Page-level text extractions
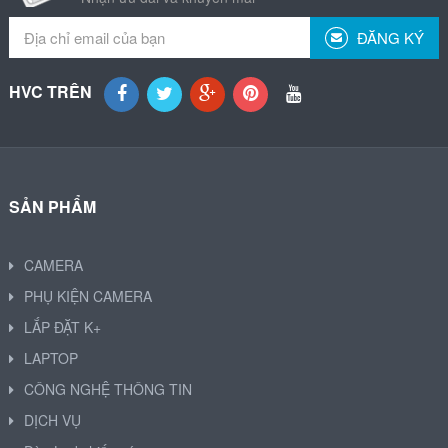
ĐĂNG KÝ
HVC TRÊN
SẢN PHẨM
CAMERA
PHỤ KIỆN CAMERA
LẮP ĐẶT K+
LAPTOP
CÔNG NGHỆ THÔNG TIN
DỊCH VỤ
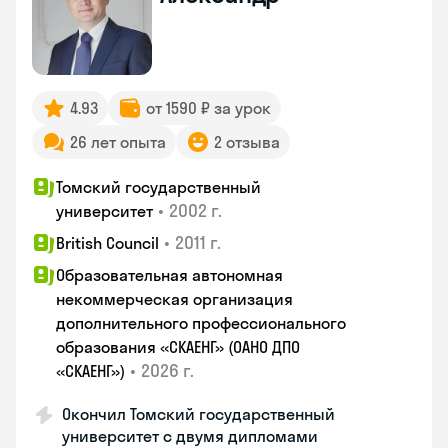
4.93
от 1590 ₽ за урок
26 лет опыта
2 отзыва
Томский государственный
•
2002 г.
университет
•
2011 г.
British Council
Образовательная автономная
некоммерческая организация
дополнительного профессионального
образования «СКАЕНГ» (ОАНО ДПО
•
2026 г.
«СКАЕНГ»)
Окончил Томский государственный
университет с двумя дипломами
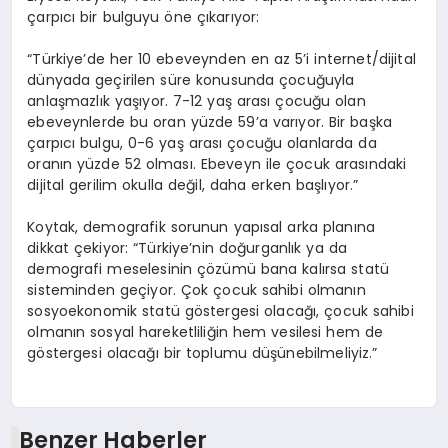
çarpıcı bir bulguyu öne çıkarıyor:
“Türkiye’de her 10 ebeveynden en az 5’i internet/dijital
dünyada geçirilen süre konusunda çocuğuyla
anlaşmazlık yaşıyor. 7-12 yaş arası çocuğu olan
ebeveynlerde bu oran yüzde 59’a varıyor. Bir başka
çarpıcı bulgu, 0-6 yaş arası çocuğu olanlarda da
oranın yüzde 52 olması. Ebeveyn ile çocuk arasındaki
dijital gerilim okulla değil, daha erken başlıyor.”
Koytak, demografik sorunun yapısal arka planına
dikkat çekiyor: “Türkiye’nin doğurganlık ya da
demografi meselesinin çözümü bana kalırsa statü
sisteminden geçiyor. Çok çocuk sahibi olmanın
sosyoekonomik statü göstergesi olacağı, çocuk sahibi
olmanın sosyal hareketliliğin hem vesilesi hem de
göstergesi olacağı bir toplumu düşünebilmeliyiz.”
Benzer Haberler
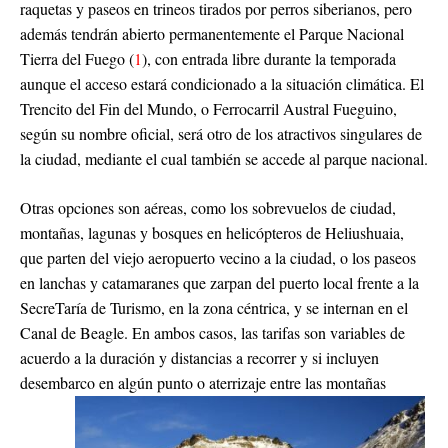
raquetas y paseos en trineos tirados por perros siberianos, pero
además tendrán abierto permanentemente el Parque Nacional
Tierra del Fuego (
1
), con entrada libre durante la temporada
aunque el acceso estará condicionado a la situación climática. El
Trencito del Fin del Mundo, o Ferrocarril Austral Fueguino,
según su nombre oficial, será otro de los atractivos singulares de
la ciudad, mediante el cual también se accede al parque nacional.
Otras opciones son aéreas, como los sobrevuelos de ciudad,
montañas, lagunas y bosques en helicópteros de Heliushuaia,
que parten del viejo aeropuerto vecino a la ciudad, o los paseos
en lanchas y catamaranes que zarpan del puerto local frente a la
SecreTaría de Turismo, en la zona céntrica, y se internan en el
Canal de Beagle. En ambos casos, las tarifas son variables de
acuerdo a la duración y distancias a recorrer y si incluyen
desembarco en algún punto o aterrizaje entre las montañas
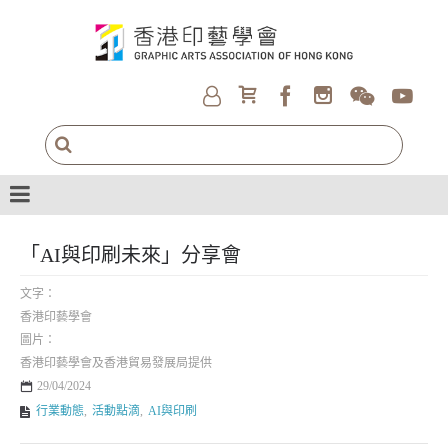
「AI與印刷未來」分享會
文字：
香港印藝學會
圖片：
香港印藝學會及香港貿易發展局提供
29/04/2024
行業動態
,
活動點滴
,
AI與印刷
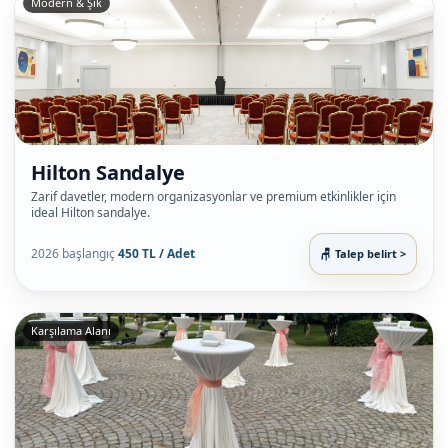
Modern & Şık
Hilton Sandalye
Zarif davetler, modern organizasyonlar ve premium etkinlikler için
ideal Hilton sandalye.
2026 başlangıç
450 TL / Adet
Talep belirt >
Karşılama Alanı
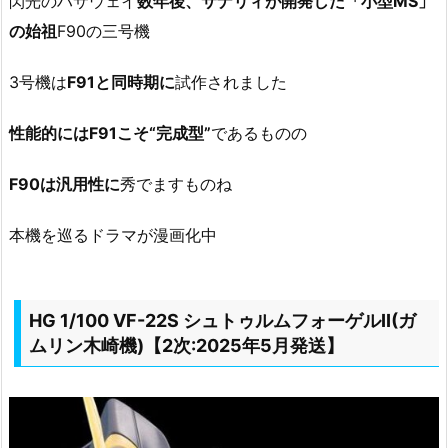
閃光のハサウェイ
数年後、サナリィが開発した「小型MS」
の始祖
F90の三号機
3号機は
F91と同時期に
試作されました
性能的にはF91こそ“完成型”
であるものの
F90は汎用性に
秀でますものね
本機を巡るドラマが漫画化中
HG 1/100 VF-22S シュトゥルムフォーゲルII(ガ
ムリン木崎機)【2次:2025年5月発送】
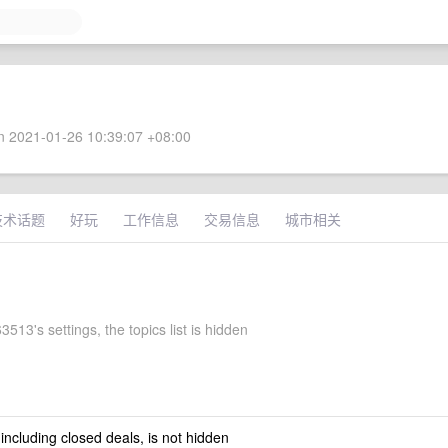
 2021-01-26 10:39:07 +08:00
技术话题
好玩
工作信息
交易信息
城市相关
513's settings, the topics list is hidden
 including closed deals, is not hidden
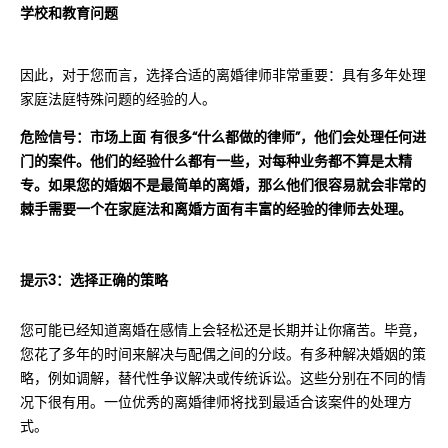
学校和教育问题
因此，对于您而言，选择合适的离婚律师非常重要：具有多年处理
家庭法庭特殊问题的经验的人。
危险信号：市场上面 有很多“什么都做的律师”，他们会处理任何进
门的案件。他们的经验什么都有一些，对每种业务都不算是太精
专。如果您的婚姻不是最简单的离婚，那么他们很容易就会非常的
棘手需要一个在家庭法和离婚方面有丰富的经验的律师去处理。
提示3：选择正确的策略
您可能已经知道离婚在感情上会轻松还是长期并让你痛苦。毕竟，
您花了多年的时间来解决与配偶之间的分歧。有多种解决婚姻的策
略，例如调解，替代性争议解决或传统诉讼。这些分别在不同的情
况下很有用。一位优秀的离婚律师将找到最适合该案件的处理方
式。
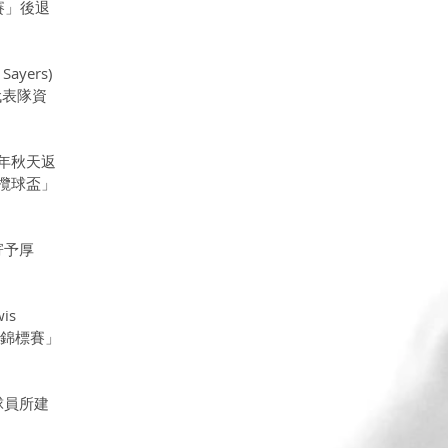
賽」後退
yers) 
代表隊資
年秋天返
年欖球盃」
寄予厚
is 
欖球錦標賽」
球員所建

What the exercise asks
Every line from the one with "2026 başlangıç" through the one with "略，例如调解，替代性争议解决或传统诉讼。这些分别在不同的情" is to be reproduced exactly as written above, and the pictures are to be dropped.

Written response
2026 başlangıç
450 TL / Adet
Talep belirt >
Karşılama Alanı
閃光のハサウェイ
数年後、サナリィが開発した「小型MS」
の始祖
F90の三号機
3号機は
F91と同時期に
試作されました
性能的にはF91こそ“完成型”
であるものの
F90は汎用性に
秀でますものね
本機を巡るドラマが漫画化中
HG 1/100 VF-22S シュトゥルムフォーゲルII(ガ
ムリン木崎機)【2次:2025年5月発送】
 2021-01-26 10:39:07 +08:00
技术话题
好玩
工作信息
交易信息
城市相关
513's settings, the topics list is hidden
 including closed deals, is not hidden
学校和教育问题
因此，对于您而言，选择合适的离婚律师非常重要：具有多年处理
家庭法庭特殊问题的经验的人。
危险信号：市场上面 有很多“什么都做的律师”，他们会处理任何进
门的案件。他们的经验什么都有一些，对每种业务都不算是太精
专。如果您的婚姻不是最简单的离婚，那么他们很容易就会非常的
棘手需要一个在家庭法和离婚方面有丰富的经验的律师去处理。
提示3：选择正确的策略
您可能已经知道离婚在感情上会轻松还是长期并让你痛苦。毕竟，
您花了多年的时间来解决与配偶之间的分歧。有多种解决婚姻的策
略，例如调解，替代性争议解决或传统诉讼。这些分别在不同的情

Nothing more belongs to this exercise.